(Transcribed page contents)
******

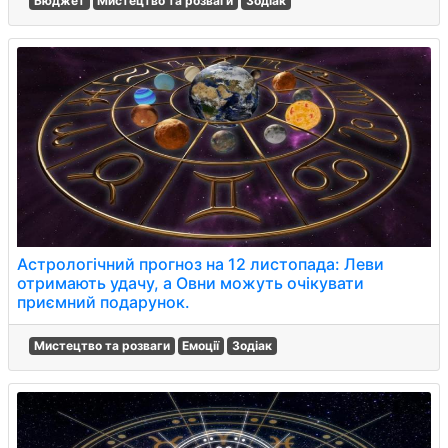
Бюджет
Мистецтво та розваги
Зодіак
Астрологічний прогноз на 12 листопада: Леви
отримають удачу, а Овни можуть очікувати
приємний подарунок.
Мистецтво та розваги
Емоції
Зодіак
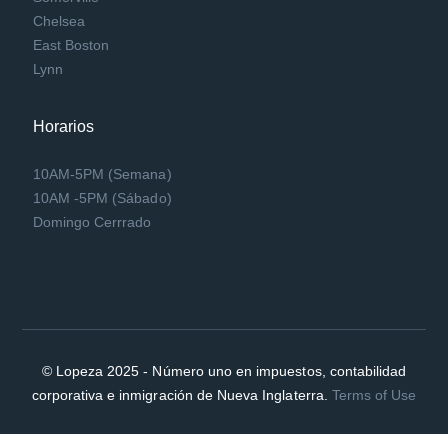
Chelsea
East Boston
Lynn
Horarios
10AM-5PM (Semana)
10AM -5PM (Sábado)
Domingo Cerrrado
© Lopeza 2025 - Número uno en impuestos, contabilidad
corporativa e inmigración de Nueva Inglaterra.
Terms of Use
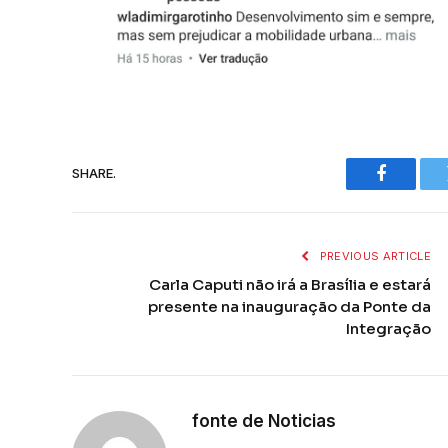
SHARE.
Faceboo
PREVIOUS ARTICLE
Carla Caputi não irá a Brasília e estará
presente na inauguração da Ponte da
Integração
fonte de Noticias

******

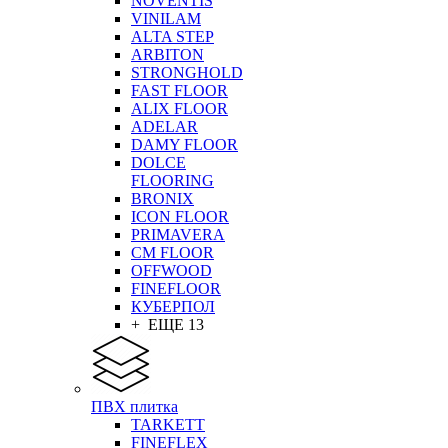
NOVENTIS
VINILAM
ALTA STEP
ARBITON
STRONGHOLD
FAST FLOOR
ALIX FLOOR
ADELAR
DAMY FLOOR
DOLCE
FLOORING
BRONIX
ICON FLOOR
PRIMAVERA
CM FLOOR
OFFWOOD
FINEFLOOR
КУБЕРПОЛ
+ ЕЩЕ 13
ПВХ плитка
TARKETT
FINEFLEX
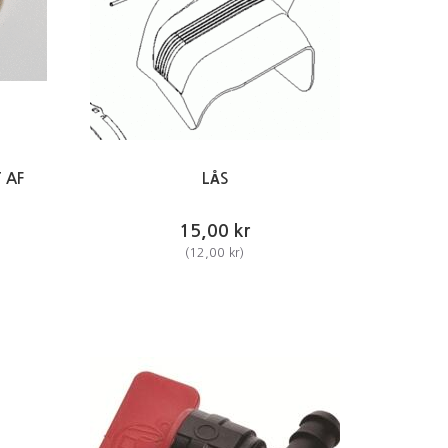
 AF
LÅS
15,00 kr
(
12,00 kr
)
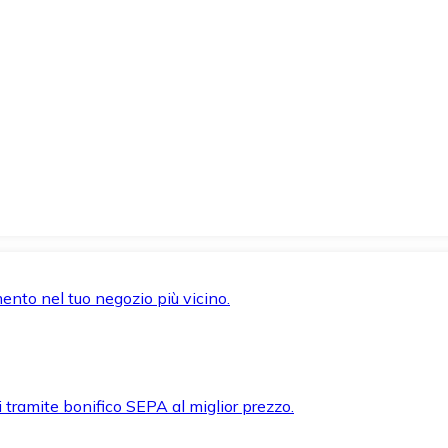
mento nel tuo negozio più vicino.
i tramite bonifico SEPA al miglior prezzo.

******

Prompt:
Give the exact lines, and only those, from the line containing "mento nel tuo negozio più vicino." through the line containing "i tramite bonifico SEPA al miglior prezzo." in the entries above.

Task solution:
mento nel tuo negozio più vicino.
i tramite bonifico SEPA al miglior prezzo.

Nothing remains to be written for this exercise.